(Beginning of Data)

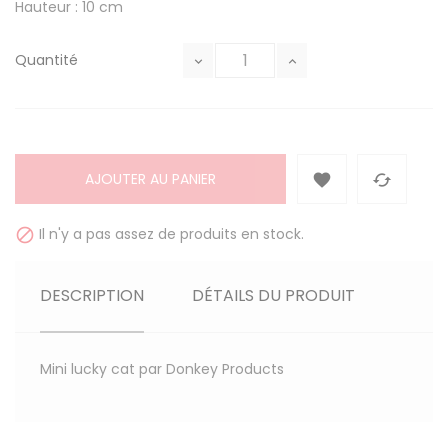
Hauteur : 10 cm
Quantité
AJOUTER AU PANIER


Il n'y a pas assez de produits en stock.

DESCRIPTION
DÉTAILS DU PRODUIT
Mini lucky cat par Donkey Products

(End of Data)
(Beginning of Data)

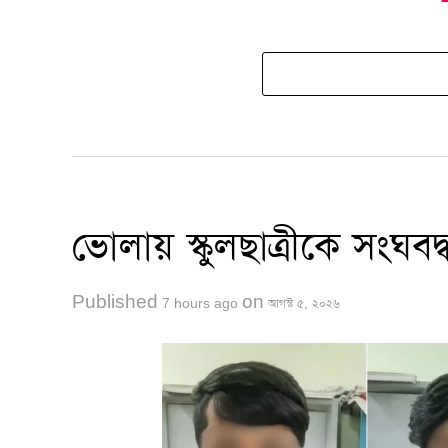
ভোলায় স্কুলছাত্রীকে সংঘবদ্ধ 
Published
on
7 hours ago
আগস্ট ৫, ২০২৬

(End of Data)

Task description: Return the span of lines in the data above that opens at the line with "Hauteur : 10 cm" and closes at the line with "Mini lucky cat par Donkey Products", exactly, ends included, nothing else.

Solution below:
Hauteur : 10 cm
Quantité
AJOUTER AU PANIER


Il n'y a pas assez de produits en stock.

DESCRIPTION
DÉTAILS DU PRODUIT
Mini lucky cat par Donkey Products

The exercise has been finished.